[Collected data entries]
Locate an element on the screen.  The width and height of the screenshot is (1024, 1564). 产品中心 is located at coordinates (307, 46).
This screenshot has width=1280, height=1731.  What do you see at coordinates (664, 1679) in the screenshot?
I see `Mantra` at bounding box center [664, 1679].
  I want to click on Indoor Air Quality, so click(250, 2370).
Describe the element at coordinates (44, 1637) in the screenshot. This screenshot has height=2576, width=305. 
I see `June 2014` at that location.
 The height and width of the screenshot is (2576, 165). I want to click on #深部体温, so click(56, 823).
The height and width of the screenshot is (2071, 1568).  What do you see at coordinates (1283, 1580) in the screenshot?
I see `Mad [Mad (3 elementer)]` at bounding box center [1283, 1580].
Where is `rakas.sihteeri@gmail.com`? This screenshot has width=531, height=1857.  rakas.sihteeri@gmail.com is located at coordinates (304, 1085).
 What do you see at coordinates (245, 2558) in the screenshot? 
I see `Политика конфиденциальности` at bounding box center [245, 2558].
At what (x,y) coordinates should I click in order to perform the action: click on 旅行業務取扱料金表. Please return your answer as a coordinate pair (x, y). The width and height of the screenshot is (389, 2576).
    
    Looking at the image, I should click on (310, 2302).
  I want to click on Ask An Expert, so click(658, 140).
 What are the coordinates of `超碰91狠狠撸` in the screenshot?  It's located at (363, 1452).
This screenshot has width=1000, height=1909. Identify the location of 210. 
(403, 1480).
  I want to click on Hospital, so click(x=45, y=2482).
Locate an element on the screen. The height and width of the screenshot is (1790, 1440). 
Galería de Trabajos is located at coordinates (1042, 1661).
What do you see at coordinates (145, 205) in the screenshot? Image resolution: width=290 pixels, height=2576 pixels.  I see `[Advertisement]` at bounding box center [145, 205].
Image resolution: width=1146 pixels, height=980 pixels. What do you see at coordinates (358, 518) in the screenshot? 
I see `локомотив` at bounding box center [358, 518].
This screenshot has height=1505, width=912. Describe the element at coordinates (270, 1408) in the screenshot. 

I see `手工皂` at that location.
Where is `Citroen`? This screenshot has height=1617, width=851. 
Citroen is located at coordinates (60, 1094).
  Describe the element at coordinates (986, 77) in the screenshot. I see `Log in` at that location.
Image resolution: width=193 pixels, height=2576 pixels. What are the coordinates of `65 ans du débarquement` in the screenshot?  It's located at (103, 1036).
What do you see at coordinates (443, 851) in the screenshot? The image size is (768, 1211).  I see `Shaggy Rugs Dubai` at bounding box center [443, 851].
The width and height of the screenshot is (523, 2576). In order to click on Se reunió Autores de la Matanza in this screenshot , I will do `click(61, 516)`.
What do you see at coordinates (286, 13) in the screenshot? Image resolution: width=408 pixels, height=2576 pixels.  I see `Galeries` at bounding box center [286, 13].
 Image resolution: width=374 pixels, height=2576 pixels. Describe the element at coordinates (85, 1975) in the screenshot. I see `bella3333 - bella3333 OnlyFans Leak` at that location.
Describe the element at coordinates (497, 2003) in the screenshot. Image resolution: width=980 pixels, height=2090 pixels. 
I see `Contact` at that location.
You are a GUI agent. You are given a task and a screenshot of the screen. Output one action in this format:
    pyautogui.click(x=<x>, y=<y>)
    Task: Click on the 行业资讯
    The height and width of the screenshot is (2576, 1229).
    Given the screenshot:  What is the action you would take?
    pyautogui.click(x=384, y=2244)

**Task goal**
Print out the data exactly once more.

**Solution**
Locate an element on the screen.  The width and height of the screenshot is (1024, 1564). 产品中心 is located at coordinates (307, 46).
This screenshot has width=1280, height=1731.  What do you see at coordinates (664, 1679) in the screenshot?
I see `Mantra` at bounding box center [664, 1679].
  I want to click on Indoor Air Quality, so click(250, 2370).
Describe the element at coordinates (44, 1637) in the screenshot. This screenshot has height=2576, width=305. 
I see `June 2014` at that location.
 The height and width of the screenshot is (2576, 165). I want to click on #深部体温, so click(56, 823).
The height and width of the screenshot is (2071, 1568).  What do you see at coordinates (1283, 1580) in the screenshot?
I see `Mad [Mad (3 elementer)]` at bounding box center [1283, 1580].
Where is `rakas.sihteeri@gmail.com`? This screenshot has width=531, height=1857.  rakas.sihteeri@gmail.com is located at coordinates (304, 1085).
 What do you see at coordinates (245, 2558) in the screenshot? 
I see `Политика конфиденциальности` at bounding box center [245, 2558].
At what (x,y) coordinates should I click in order to perform the action: click on 旅行業務取扱料金表. Please return your answer as a coordinate pair (x, y). The width and height of the screenshot is (389, 2576).
    
    Looking at the image, I should click on (310, 2302).
  I want to click on Ask An Expert, so click(658, 140).
 What are the coordinates of `超碰91狠狠撸` in the screenshot?  It's located at (363, 1452).
This screenshot has width=1000, height=1909. Identify the location of 210. 
(403, 1480).
  I want to click on Hospital, so click(x=45, y=2482).
Locate an element on the screen. The height and width of the screenshot is (1790, 1440). 
Galería de Trabajos is located at coordinates (1042, 1661).
What do you see at coordinates (145, 205) in the screenshot? Image resolution: width=290 pixels, height=2576 pixels.  I see `[Advertisement]` at bounding box center [145, 205].
Image resolution: width=1146 pixels, height=980 pixels. What do you see at coordinates (358, 518) in the screenshot? 
I see `локомотив` at bounding box center [358, 518].
This screenshot has height=1505, width=912. Describe the element at coordinates (270, 1408) in the screenshot. 

I see `手工皂` at that location.
Where is `Citroen`? This screenshot has height=1617, width=851. 
Citroen is located at coordinates (60, 1094).
  Describe the element at coordinates (986, 77) in the screenshot. I see `Log in` at that location.
Image resolution: width=193 pixels, height=2576 pixels. What are the coordinates of `65 ans du débarquement` in the screenshot?  It's located at (103, 1036).
What do you see at coordinates (443, 851) in the screenshot? The image size is (768, 1211).  I see `Shaggy Rugs Dubai` at bounding box center [443, 851].
The width and height of the screenshot is (523, 2576). In order to click on Se reunió Autores de la Matanza in this screenshot , I will do `click(61, 516)`.
What do you see at coordinates (286, 13) in the screenshot? Image resolution: width=408 pixels, height=2576 pixels.  I see `Galeries` at bounding box center [286, 13].
 Image resolution: width=374 pixels, height=2576 pixels. Describe the element at coordinates (85, 1975) in the screenshot. I see `bella3333 - bella3333 OnlyFans Leak` at that location.
Describe the element at coordinates (497, 2003) in the screenshot. Image resolution: width=980 pixels, height=2090 pixels. 
I see `Contact` at that location.
You are a GUI agent. You are given a task and a screenshot of the screen. Output one action in this format:
    pyautogui.click(x=<x>, y=<y>)
    Task: Click on the 行业资讯
    The height and width of the screenshot is (2576, 1229).
    Given the screenshot:  What is the action you would take?
    pyautogui.click(x=384, y=2244)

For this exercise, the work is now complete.